*** RAW DATA Section Begins ***

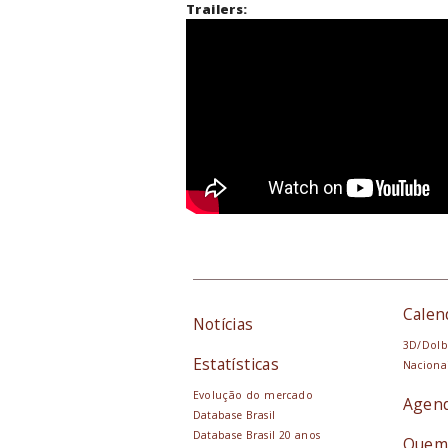
Trailers:
Calen
Notícias
3D/Dolb
Estatísticas
Naciona
Evolução do mercado
Agen
Database Brasil
Database Brasil 20 anos
Quem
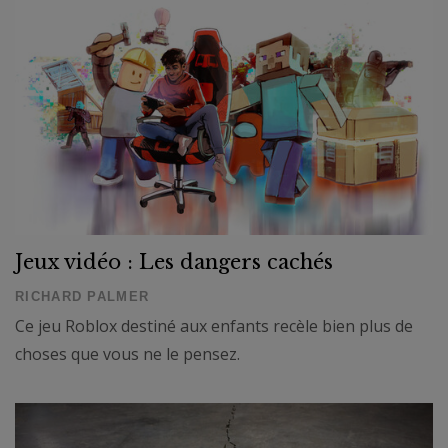
Jeux vidéo : Les dangers cachés
RICHARD PALMER
Ce jeu Roblox destiné aux enfants recèle bien plus de
choses que vous ne le pensez.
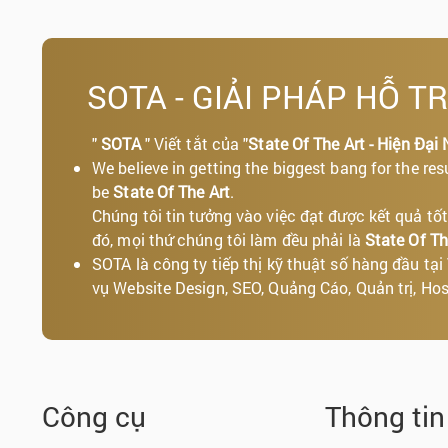
SOTA - GIẢI PHÁP HỖ T
"
SOTA
" Viết tắt của "
State Of The Art - Hiện Đại 
We believe in getting the biggest bang for the res
be
State Of The Art
.
Chúng tôi tin tưởng vào việc đạt được kết quả 
đó, mọi thứ chúng tôi làm đều phải là
State Of Th
SOTA là công ty tiếp thị kỹ thuật số hàng đầu tạ
vụ Website Design, SEO, Quảng Cáo, Quản trị, Host
Công cụ
Thông ti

*** RAW DATA Section Ends ***

I would like the data above transcribed exactly, with its pictures left out.

Trailers:
Calen
Notícias
3D/Dolb
Estatísticas
Naciona
Evolução do mercado
Agen
Database Brasil
Database Brasil 20 anos
Quem
Jeux vidéo : Les dangers cachés
RICHARD PALMER
Ce jeu Roblox destiné aux enfants recèle bien plus de
choses que vous ne le pensez.
SOTA - GIẢI PHÁP HỖ T
"
SOTA
" Viết tắt của "
State Of The Art - Hiện Đại 
We believe in getting the biggest bang for the res
be
State Of The Art
.
Chúng tôi tin tưởng vào việc đạt được kết quả 
đó, mọi thứ chúng tôi làm đều phải là
State Of Th
SOTA là công ty tiếp thị kỹ thuật số hàng đầu tạ
vụ Website Design, SEO, Quảng Cáo, Quản trị, Host
Công cụ
Thông ti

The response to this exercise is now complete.